As an example, Cargill and John Deere are collaborating to streamline the digital and in-field experience for farmers using John Deere technology and electing to participate in Cargill RegenConnect. John Deere’s precision ag technology and digital platform, Operations Center, helps farmers implement and document the practices they adopt as part of the program.

The partnership helps synchronize the flow of information when farmers opt in to share data between systems. Farmers will be able to use existing planting, harvest and tillage documentation data stored in the Operations Center, easily fill in missing information, and enroll in the Cargill RegenConnect program. This will help farmers save time, assure greater accuracy of data and offer the most up-to-date, consistent, and comprehensive view of their operation.

“John Deere and Cargill have a shared vision for advancing sustainability through digital capabilities that support farmers. Farmers will have another tool in their toolbox to make the best decisions about sustainability and profitability for their farm,” said Alexey Rostapshov, Head of Sustainability Solutions for John Deere. “The connection to Operations Center provides Cargill RegenConnect participants the opportunity to learn about the program, manage and implement practice changes, and sync data across systems. This will save farmers time and empower them to make the best agronomic and economic decisions for their farm.”

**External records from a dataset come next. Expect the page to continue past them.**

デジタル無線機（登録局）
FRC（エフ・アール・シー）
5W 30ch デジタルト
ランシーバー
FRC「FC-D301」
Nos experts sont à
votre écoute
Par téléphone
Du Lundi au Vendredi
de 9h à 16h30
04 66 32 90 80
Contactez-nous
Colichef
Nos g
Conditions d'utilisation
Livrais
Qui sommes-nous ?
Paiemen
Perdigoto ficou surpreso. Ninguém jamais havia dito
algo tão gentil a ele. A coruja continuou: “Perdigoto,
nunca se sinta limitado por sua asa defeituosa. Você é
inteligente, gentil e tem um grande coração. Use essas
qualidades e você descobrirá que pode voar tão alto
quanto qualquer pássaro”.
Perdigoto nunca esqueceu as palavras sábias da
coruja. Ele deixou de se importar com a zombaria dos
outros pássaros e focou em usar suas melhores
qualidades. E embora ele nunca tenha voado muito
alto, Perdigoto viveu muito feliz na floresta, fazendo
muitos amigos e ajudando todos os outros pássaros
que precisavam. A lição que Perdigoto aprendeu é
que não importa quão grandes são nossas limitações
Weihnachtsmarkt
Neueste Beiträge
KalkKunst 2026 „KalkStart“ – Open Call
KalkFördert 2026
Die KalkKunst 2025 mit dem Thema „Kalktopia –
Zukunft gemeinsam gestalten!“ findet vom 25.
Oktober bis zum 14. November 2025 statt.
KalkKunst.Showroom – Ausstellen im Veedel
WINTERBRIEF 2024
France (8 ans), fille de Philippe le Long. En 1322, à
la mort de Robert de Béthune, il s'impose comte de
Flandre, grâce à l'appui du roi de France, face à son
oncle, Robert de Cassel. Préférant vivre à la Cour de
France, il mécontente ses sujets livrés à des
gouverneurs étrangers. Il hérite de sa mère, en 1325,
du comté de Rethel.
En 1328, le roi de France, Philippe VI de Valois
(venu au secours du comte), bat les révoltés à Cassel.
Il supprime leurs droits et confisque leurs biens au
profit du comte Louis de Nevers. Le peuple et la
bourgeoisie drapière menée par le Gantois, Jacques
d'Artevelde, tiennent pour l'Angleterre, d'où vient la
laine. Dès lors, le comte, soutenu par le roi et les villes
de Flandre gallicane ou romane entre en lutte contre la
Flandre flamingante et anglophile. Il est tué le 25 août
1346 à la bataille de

The streamlined Operations Center functionality will be rolled out and enhanced over several program years. Farmers can work directly with their John Deere dealer to learn about equipment and technology available to implement practices eligible under the Cargill RegenConnect program and to ensure the as-applied documentation data is complete.

“Organizing and providing data to seamlessly participate in environmental markets through programs like Cargill RegenConnect not only helps farmers get organized on the front end to better manage their on-farm data but also prepares them to participate in future market opportunities,” Fries said.

And, ultimately, this helps create a brighter future for new generations on individual farms, starting with the soil and building from there.